◆ **Directions for this task**
Search the listing for the string "https". Copy every line that has it.

◆ **Task inputs**
★ ★ ★ ★ ★ ★ ★
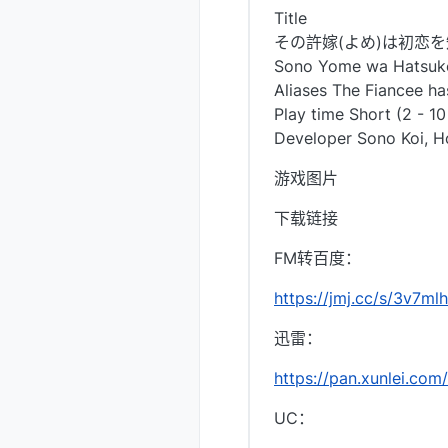
Title
その許嫁(よめ)は初恋
Sono Yome wa Hatsuko
Aliases The Fiance
Play time Short (2 - 10
Developer Sono Koi, Ho
游戏图片
下载链接
FM转百度：
https://jmj.cc/s/3v7mlh
迅雷：
https://pan.xunlei.
UC：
★ ★ ★ ★ ★ ★ ★
◆ **Output**
https://jmj.cc/s/3v7mlh
https://pan.xunlei.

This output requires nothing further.